Your health is in whose hands?

Preventing disease and promoting good health, at the population level, is an important function of public health in a well-functioning society.

Published: 21st November 2021 06:54 AM  |   Last Updated: 21st November 2021 08:34 AM   |  A+A-

While health is an individual attribute, it is influenced by many factors which lie beyond a person’s body or beliefs. It is affected by what others do in society. If we do not understand these connections, we place the responsibility of a person’s ill health solely on personal choices and conduct, rather than understanding the social conditions which enable or impede that person from gaining and retaining good health across life. While individuals must act to promote, preserve and protect health through personal actions, external factors that impact on their health must also be supportive.

Preventing disease and promoting good health, at the population level, is an important function of public health in a well-functioning society. Disease prevention acts at different levels. Primordial prevention is the prevention of the acquisition of risk factors in the first place. No child is born with an addiction to tobacco, alcohol or unhealthy foods. We can protect an entire generation from harm through the right social policies. Ensuring clean air, water and traffic safety is also primordial prevention at the population level.

Primary prevention is when a person has acquired risk factors of disease and the aim is to prevent disease from developing, by effectively reducing the risk. Treating high blood pressure to prevent heart attacks, strokes and kidney failure is achievable in a well-functioning health system. Vaccinating people against prevalent pathogenic microbes is primary prevention against infectious diseases at the population level.  

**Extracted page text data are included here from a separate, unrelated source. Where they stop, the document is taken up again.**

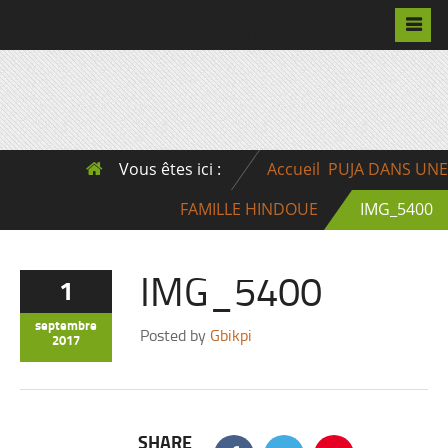
Pascalchristian.fr
Vous êtes ici :
Accueil
PUJA DANS UNE
FAMILLE HINDOUE
IMG_5400
IMG_5400
1
septembre
Posted by
Gbikpi
2017
SHARE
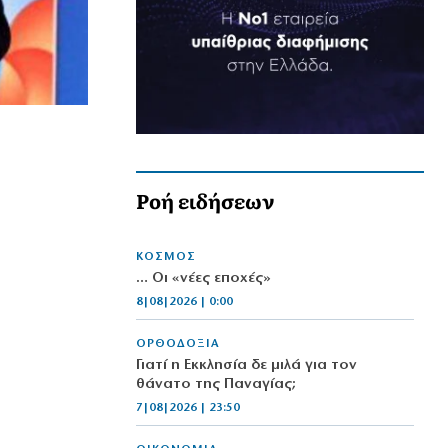
Ροή ειδήσεων
ΚΟΣΜΟΣ
… Οι «νέες εποχές»
8|08|2026 | 0:00
ΟΡΘΟΔΟΞΙΑ
Γιατί η Εκκλησία δε μιλά για τον
θάνατο της Παναγίας;
7|08|2026 | 23:50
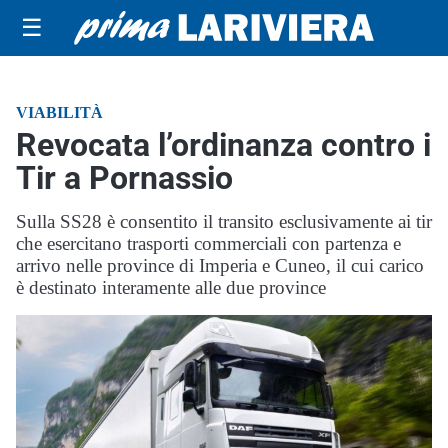
☰
VIABILITÀ
Revocata l’ordinanza contro i
Tir a Pornassio
Sulla SS28 è consentito il transito esclusivamente ai tir
che esercitano trasporti commerciali con partenza e
arrivo nelle province di Imperia e Cuneo, il cui carico
è destinato interamente alle due province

Secondary prevention is when disease has manifested and we aim to slow down its progression and prevent complications or recurrent events. Treating a person who has had a heart attack, with medicines of proven efficacy, can slow down progression of the disease and reduce the risk of a second heart attack or early death. Getting a person to give up smoking or change to a healthy diet, after a heart attack, is also effective secondary prevention. Tertiary prevention involves rehabilitation to reduce disability caused by severe disease. These categories can overlap. A smoker can give up smoking (primary prevention) and decide to adopt healthy diet and exercise practices to prevent weight gain that follows smoking cessation (primordial prevention of obesity).

Health promotion embraces disease prevention but also espouses health and well-being as positive goals. While initial health promotion campaigns exhorted people to adopt healthy living habits, from practicing personal hygiene to avoiding harmful addictions, it was soon recognised that individual behaviours are greatly influenced by the social environments in which they live. In the Ottawa Charter of 1986, the World Health Organisation defined health promotion as the “process of enabling people to increase control over their health, and thereby improve their health.” Later on, ‘health in all policies’ was advocated to align the varied determinants of health, which lie in the domain of other sectors, to public health objectives.

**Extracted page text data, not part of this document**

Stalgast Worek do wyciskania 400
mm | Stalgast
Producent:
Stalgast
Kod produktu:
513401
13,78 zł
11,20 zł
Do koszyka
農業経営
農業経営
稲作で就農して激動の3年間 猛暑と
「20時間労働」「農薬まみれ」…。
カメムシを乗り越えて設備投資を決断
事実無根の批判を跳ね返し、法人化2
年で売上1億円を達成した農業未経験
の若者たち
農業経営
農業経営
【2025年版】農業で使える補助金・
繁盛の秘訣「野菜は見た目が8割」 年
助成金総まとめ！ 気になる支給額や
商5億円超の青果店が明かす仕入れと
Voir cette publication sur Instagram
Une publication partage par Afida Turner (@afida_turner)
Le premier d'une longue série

Enhancing health and nutrition literacy of people, through programmes conducted at schools, worksites or community settings, is necessary. However, they are often insufficient to achieve impact, if there are formidable barriers that prevent adoption of healthy behaviours. Initially, health promotion efforts relied on a ‘knowledge-attitude-practice’ pathway of behaviour change focusing on individuals. It was later recognised that it is essential to alter the social, economic, cultural, environmental and commercial determinants of health that enable or impede behaviour change at the individual level.

Public policy, involving governmental actions, is a potent instrument for creating a health promoting social environment. Fiscal and regulatory measures have been shown to be highly effective in reducing population exposure to health risks. Raised taxes on tobacco products reduce tobacco consumption, as do bans on tobacco product advertising and smoking in public places. Taxes can raise prices of unhealthy foods while subsidies can make healthier foods more affordable. Laws requiring helmets for motorcyclists, protected pedestrian paths and designated cycle lanes have reduced road accident trauma. Mandating of masks during the Covid pandemic was an impactful measure of health protection.

Freedom of individual choice is a bogey loudly raised by industries which wish to escape regulation of their hazardous products, such as tobacco, ultra-processed food products or sugar sweetened beverages. However, individuals do not exercise unfettered choice in a social vacuum. Choice is conscious, conditioned or constrained. It is conscious, based on correct or incorrect information available to the person. So, society must endeavour to promote health and nutrition literacy to all.

Choice is conditioned by aggressive advertising and promotion of unhealthy products, manipulated peer pressure or unscientific cultural practices. Countering the promotion of unhealthy products and addressing cultural barriers is needed to help people make the right choices. 

Even with the right knowledge, choice can be constrained by economic factors, such as the high price of fruit, vegetables and healthy edible oils. Air pollution, unsafe traffic and urban crime can be barriers to outdoor physical activity. Policy measures must remove barriers that constrain choices of healthy living. Health promotion needs to address the cascade of health determinants that extend from cell to society and person to policy.